Selma has a lot going for it with our small-town feel, our geographic location, and the resources that we do have.  But we need to entrust people who will put our town needs as a priority rather than “feel good” projects that are more personal agenda projects than anything else.

My wife and I did the early voting thing last week.  I am personally not a fan of early voting, but I wanted to get it out of the way and not allow election day campaigning or presence to be a distraction at the polling center.  Early voting ends on October 30th.  Early voting has been light so far in the entire county, especially since this is a municipal election that typically draws low voter turnout anyway.  Also, the only early voting location in the entire county is at the Board of Elections office in Smithfield.  That trip does not appeal to everyone.  At least while we were leaving the building, two Selma east precinct voters came in, which was nice to see, so I know that some town voters were at least showing up.

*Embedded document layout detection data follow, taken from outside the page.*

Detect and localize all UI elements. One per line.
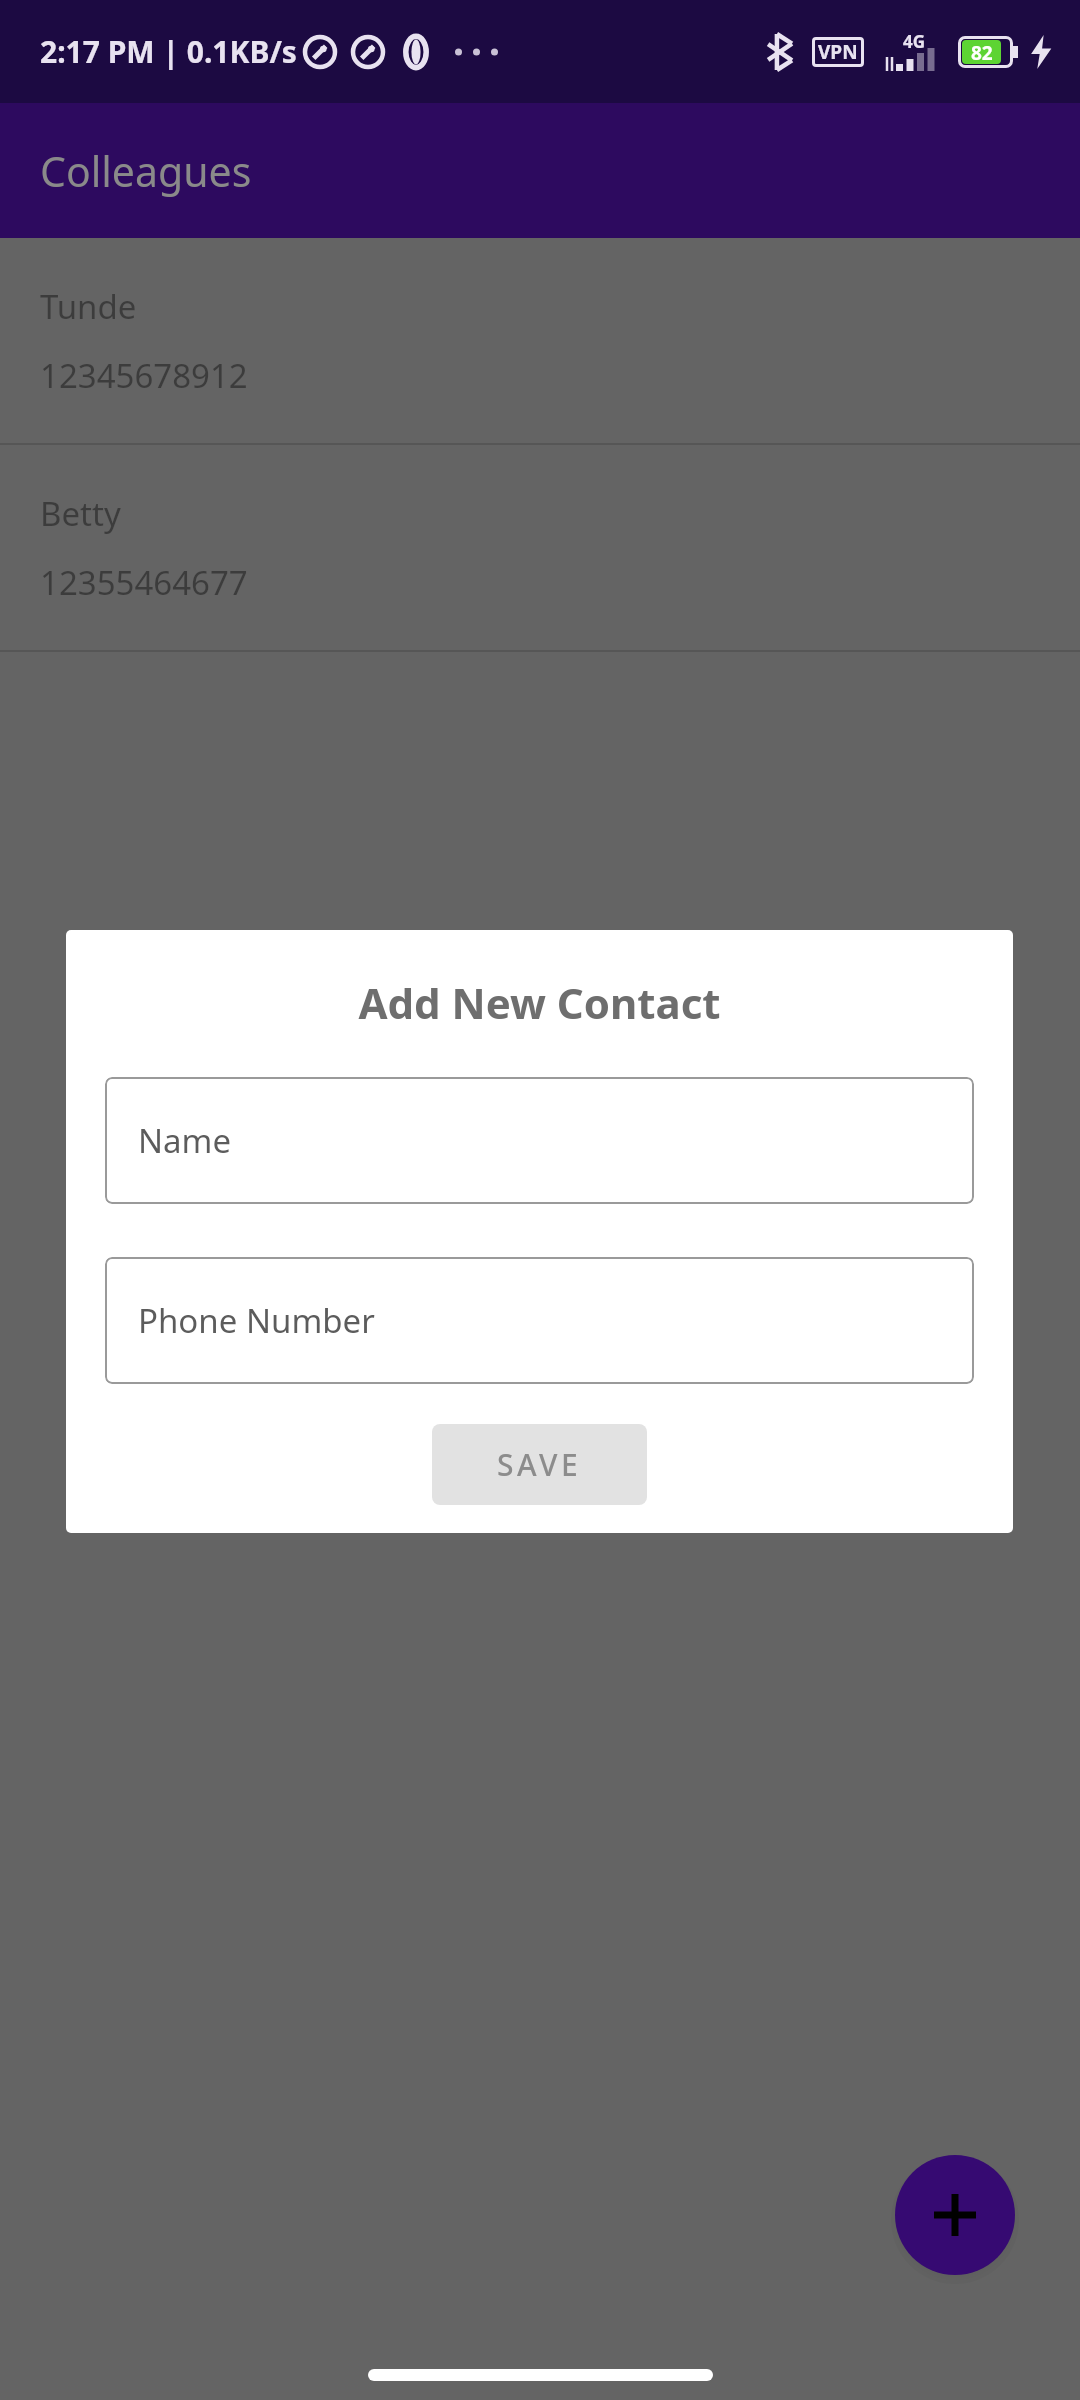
staticText: Phone Number <box>138 1298 375 1343</box>
button[interactable]: Phone Number <box>105 1257 974 1384</box>
staticText: Tunde <box>40 284 137 329</box>
button[interactable]: Add contact <box>895 2155 1015 2275</box>
staticText: 4G <box>903 30 926 53</box>
staticText: 82 <box>971 40 993 64</box>
staticText: Colleagues <box>40 143 252 199</box>
button[interactable]: Name <box>105 1077 974 1204</box>
staticText: Name <box>138 1118 232 1163</box>
button[interactable]: SAVE <box>432 1424 647 1505</box>
button[interactable]: Betty <box>0 445 1080 650</box>
staticText: Add New Contact <box>66 974 1013 1031</box>
staticText: 12345678912 <box>40 353 248 398</box>
staticText: 2:17 PM | 0.1KB/s <box>40 31 297 72</box>
staticText: 12355464677 <box>40 560 248 605</box>
staticText: SAVE <box>497 1444 582 1485</box>
staticText: Betty <box>40 491 121 536</box>
staticText: VPN <box>818 39 858 65</box>
button[interactable]: Tunde <box>0 238 1080 443</box>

Do your research.  Know your candidates.  Know the issues.  And please vote.


Selma Trunk or Treat

I won’t personally be going to this event since there is a candidate forum going on right down the street at the same time, but there is a Trunk or Treat scheduled for next Thursday night.

Trunk or Treat is a fun and safe event that goes beyond trick or treating. DJ, bounce houses, contests and plenty of frightening fun. Trunk or Treat will happen Rain or Shine! Contests for the “Best Dressed Car” and Costume contests. Winners will receive spooky prizes! Date: Thursday, October 28, 2021 Time: 5:30 – 8:00 p.m. Location: Behind Selma Town Hall Cost: Free

Here is a way to help out with my candidacy.

OK, folks, here is your chance to show your support for my bid for Town Council. I would appreciate your help.

“Help your candidate by submitting an endorsement to publish with us. Endorsements should be respectful and factual. Neuse News’ final day to publish candidate endorsements for the 2021 candidates will be on October 31, 2021.”

Another newspaper questionnaire

Apparently, the Johnstonian News is going to do some more election issues coverage in their newspaper and online. Two days ago, I was given another questionnaire. I already did one previously. Here are the questions and answers I gave.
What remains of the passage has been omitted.